Le noir lui va si bien.

En voilà un drôle de type. Sa femme meurt lors d’une balade en forêt. Elle tombe sur elle-même, à la manière d’un accordéon, presqu’au ralenti. Elle repose sur les feuilles mortes de novembre. Des feuilles rousses. Et voilà le drôle de type qui noircit des feuilles blanches. Qui nous raconte Sylvie en quelques courts chapitres. Qui lui parle alors qu’elle n’entend plus. Qui regarde le monde avec ses lunettes à elle pour la première fois, pour voir ce qu’elle voyait.
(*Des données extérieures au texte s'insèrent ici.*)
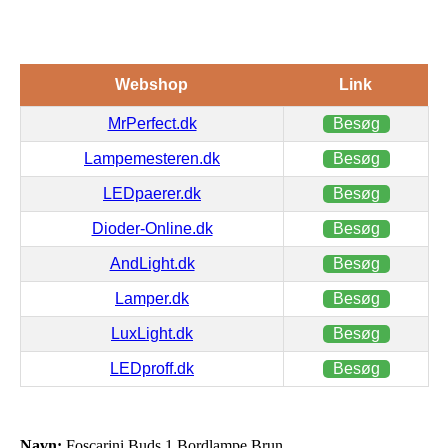
Webshop
Link
MrPerfect.dk
Besøg
Lampemesteren.dk
Besøg
LEDpaerer.dk
Besøg
Dioder-Online.dk
Besøg
AndLight.dk
Besøg
Lamper.dk
Besøg
LuxLight.dk
Besøg
LEDproff.dk
Besøg
Navn:
Foscarini Buds 1 Bordlampe Brun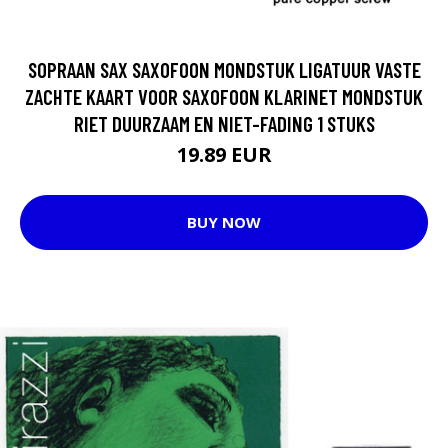
SOPRAAN SAX SAXOFOON MONDSTUK LIGATUUR VASTE
ZACHTE KAART VOOR SAXOFOON KLARINET MONDSTUK
RIET DUURZAAM EN NIET-FADING 1 STUKS
19.89 EUR
BUY NOW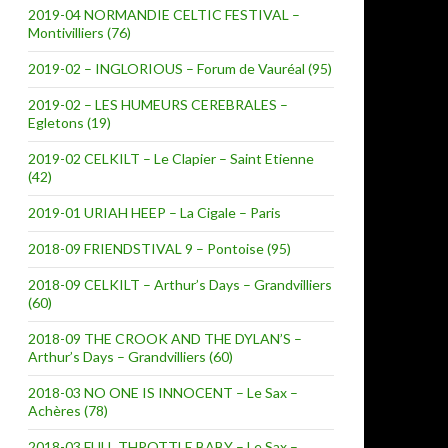
2019-04 NORMANDIE CELTIC FESTIVAL –
Montivilliers (76)
2019-02 – INGLORIOUS – Forum de Vauréal (95)
2019-02 – LES HUMEURS CEREBRALES –
Egletons (19)
2019-02 CELKILT – Le Clapier – Saint Etienne
(42)
2019-01 URIAH HEEP – La Cigale – Paris
2018-09 FRIENDSTIVAL 9 – Pontoise (95)
2018-09 CELKILT – Arthur’s Days – Grandvilliers
(60)
2018-09 THE CROOK AND THE DYLAN’S –
Arthur’s Days – Grandvilliers (60)
2018-03 NO ONE IS INNOCENT – Le Sax –
Achères (78)
2018-03 FULL THROTTLE BABY – Le Sax –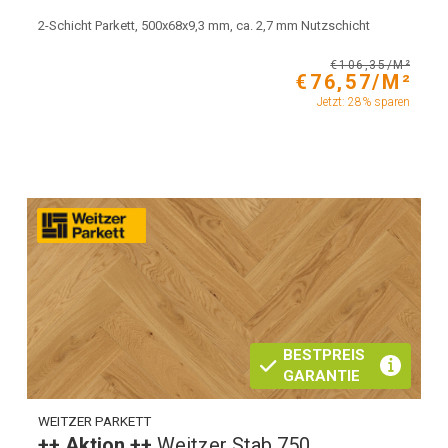
2-Schicht Parkett, 500x68x9,3 mm, ca. 2,7 mm Nutzschicht
€106,35/M²
€76,57/M²
Jetzt: 28% sparen
BESTPREIS
GARANTIE
WEITZER PARKETT
++ Aktion ++
Weitzer Stab 750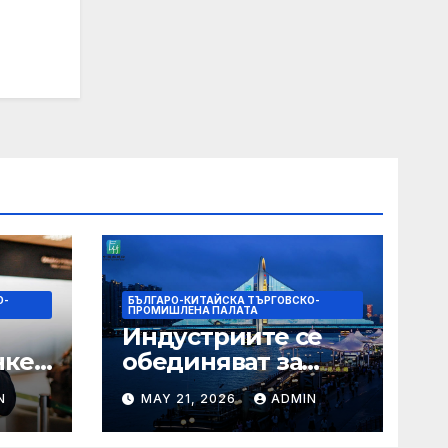
О-
БЪЛГАРО-КИТАЙСКА ТЪРГОВСКО-
ПРОМИШЛЕНА ПАЛАТА
Индустриите се
нкер
обединяват за
висококачествен
N
MAY 21, 2026
ADMIN
растеж на
наро
културния и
Qui regarde dans les chapeaux qu’elle a laissés si elle y a laissé des pensées pour lui. Qui finit le livre qu’elle n’a pas eu le temps de finir pour lui raconter la fin. Jean-Louis n’est jamais aussi tendre que lorsqu’il voudrait être méchant, et gentiment méchant avec les gens tendres avec lui. Il écrit sur ceux qui lui manquent. Qui sont partis sans lui. Sur son père. Ses fils. Sa fille. Bientôt sa mère. Avec, en tête et dans la plume, ce charmant petit conseil de Voltaire : Il est poli d’être gai.
Veuf est la grande histoire d’amour de deux personnes qui comptent pour moi. Qui me manquent ensemble et que j’aime séparés, désormais.

Fournier_Veuf

Veuf, Jean-Louis Fournier. Editions Stock (2011) et Livre de Poche (2013). A lire ou relire d’urgence.
Au fait, c’est lui de dos, sur la photo. C’est elle à côté de lui.